2 – A Segunda República Espanhola foi proclamada a 14 de Abril de 1931, na sequência da vitória republicana nas eleições municipais, tendo como primeiro presidente Niceto Alcalá-Zamora. Recorrendo à Wikipédia, ficamos também a saber que a Constituição Espanhola de 1931 foi aprovada, a 9 de Dezembro, pelas Cortes Constituyentes, após as eleições desse ano, que originaram a proclamação da Segunda República Espanhola. Esteve em vigor até ao final da Guerra Civil Espanhola, em 1939.
3 – As “nanas” são as nossas canções de embalar. Em 1928, Federico García Lorca escreveu uma conferência sobre as canções de ninar espanholas: “[…] en esta conferencia no pretendo, como en las anteriores, definir, sino subrayar, no quiero dibujar, sino sugerir, animar, en su exactosentido. herir pájaros soñolientos. donde hay un rincón oscuro, poner un reflejo de nube alargada y regalar unos cuantos espejos de bolsillo a las señoras que asisten […]”
Com estas palavras, o poeta granadino iniciava aquela que foi, possivelmente, a sua mais bela e bem-sucedida conferência.
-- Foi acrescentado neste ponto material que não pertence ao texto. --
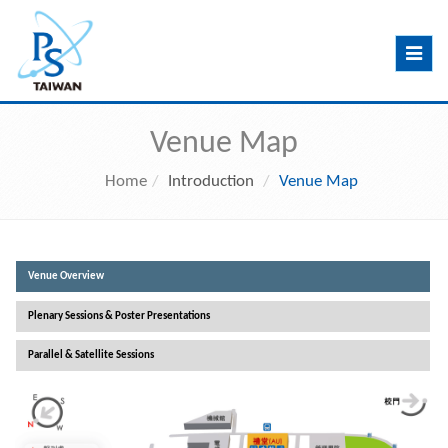
Toggle
navig
Venue Map
Home
Introduction
Venue Map
Venue Overview
Plenary Sessions & Poster Presentations
Parallel & Satellite Sessions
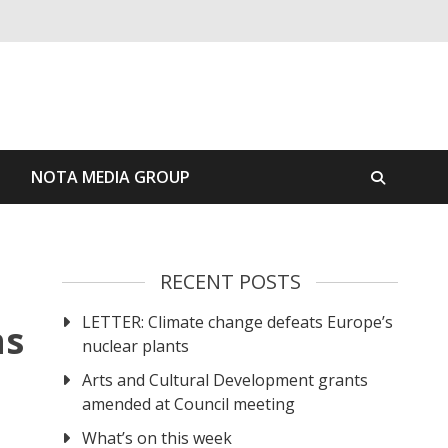
S
NOTA MEDIA GROUP
RECENT POSTS
LETTER: Climate change defeats Europe’s
ns
nuclear plants
Arts and Cultural Development grants
amended at Council meeting
What’s on this week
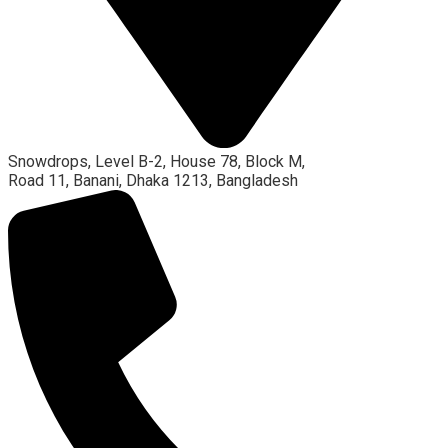
Snowdrops, Level B-2, House 78, Block M,
Road 11, Banani, Dhaka 1213, Bangladesh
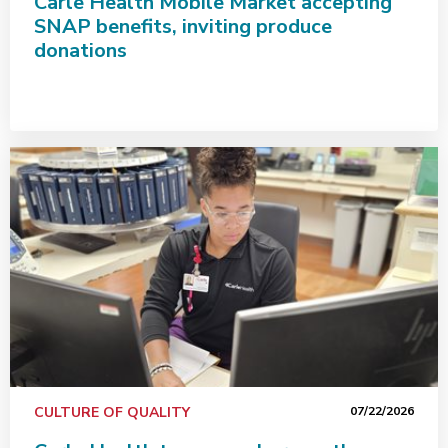
Carle Health Mobile Market accepting
SNAP benefits, inviting produce
donations
Carle Health team members go the extra mile for patie
CULTURE OF QUALITY
07/22/2026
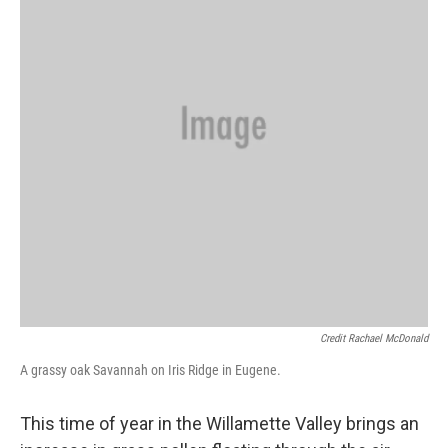
Credit Rachael McDonald
A grassy oak Savannah on Iris Ridge in Eugene.
This time of year in the Willamette Valley brings an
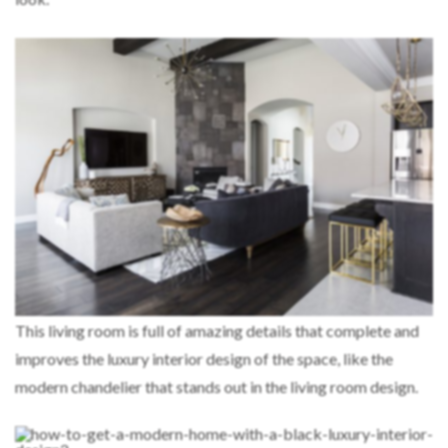
This living room is full of amazing details that complete and
improves the luxury interior design of the space, like the
modern chandelier that stands out in the living room design.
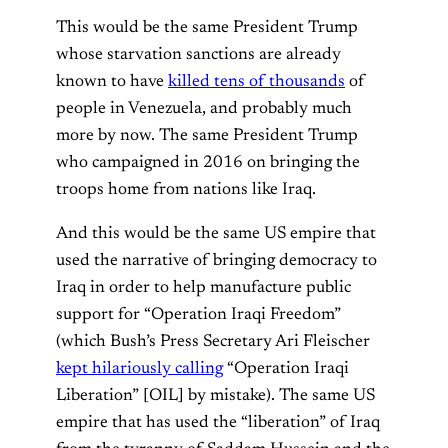
This would be the same President Trump
whose starvation sanctions are already
known to have
killed tens of thousands
of
people in Venezuela, and probably much
more by now. The same President Trump
who campaigned in 2016 on bringing the
troops home from nations like Iraq.
And this would be the same US empire that
used the narrative of bringing democracy to
Iraq in order to help manufacture public
support for “Operation Iraqi Freedom”
(which Bush’s Press Secretary Ari Fleischer
kept hilariously calling
“Operation Iraqi
Liberation” [OIL] by mistake). The same US
empire that has used the “liberation” of Iraq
Uma obra que deslumbra pela sensibilidade e rigor, tanto no conteúdo como na forma, e que seduz com o seu embalo, lembrando-nos, mais uma vez, porque Lorca é um dos mais importantes escritores de Espanha de todos os tempos.
4 – Consultando novamente a Wikipédia, lemos que a Renaixença foi um grande movimento restaurador da língua, da literatura e da cultura catalã, que se iniciou no princípio da primeira metade do século XIX. O seu nome (Renascença ou Renascimento, em Português) surgiu da vontade de fazer renascer o Catalão como idioma da literatura e da cultura.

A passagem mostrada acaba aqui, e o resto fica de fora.